→ **About this task**: Starting at the first line of the data, please print exactly those lines through the one that holds "adressez-vous à Ramonage Z.T", omitting every picture.

→ **Material for the task**:
====

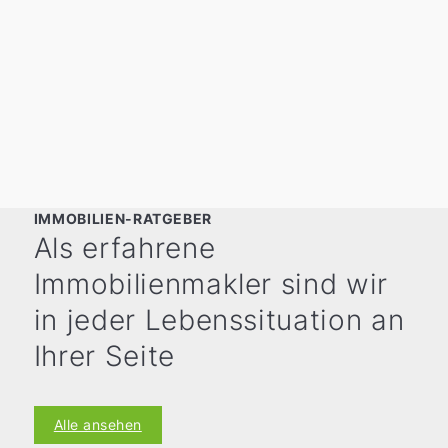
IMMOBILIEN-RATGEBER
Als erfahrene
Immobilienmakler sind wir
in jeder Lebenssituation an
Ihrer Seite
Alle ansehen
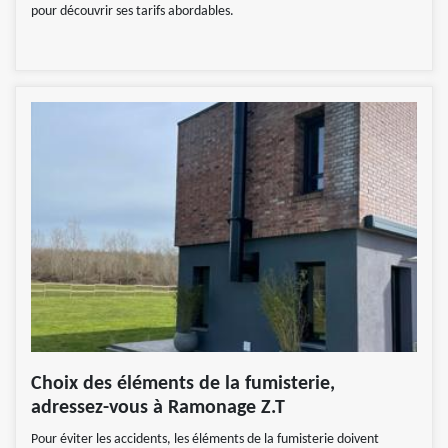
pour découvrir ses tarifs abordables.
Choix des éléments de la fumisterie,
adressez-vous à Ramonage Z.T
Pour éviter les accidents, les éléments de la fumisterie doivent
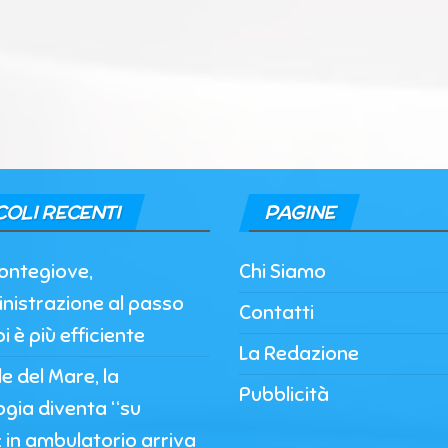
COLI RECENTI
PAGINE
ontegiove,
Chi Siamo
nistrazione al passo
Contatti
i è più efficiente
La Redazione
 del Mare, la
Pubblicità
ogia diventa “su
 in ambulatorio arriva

====

→ **Result of the exercise**:
IMMOBILIEN-RATGEBER
Als erfahrene
Immobilienmakler sind wir
in jeder Lebenssituation an
Ihrer Seite
Alle ansehen
pour découvrir ses tarifs abordables.
Choix des éléments de la fumisterie,
adressez-vous à Ramonage Z.T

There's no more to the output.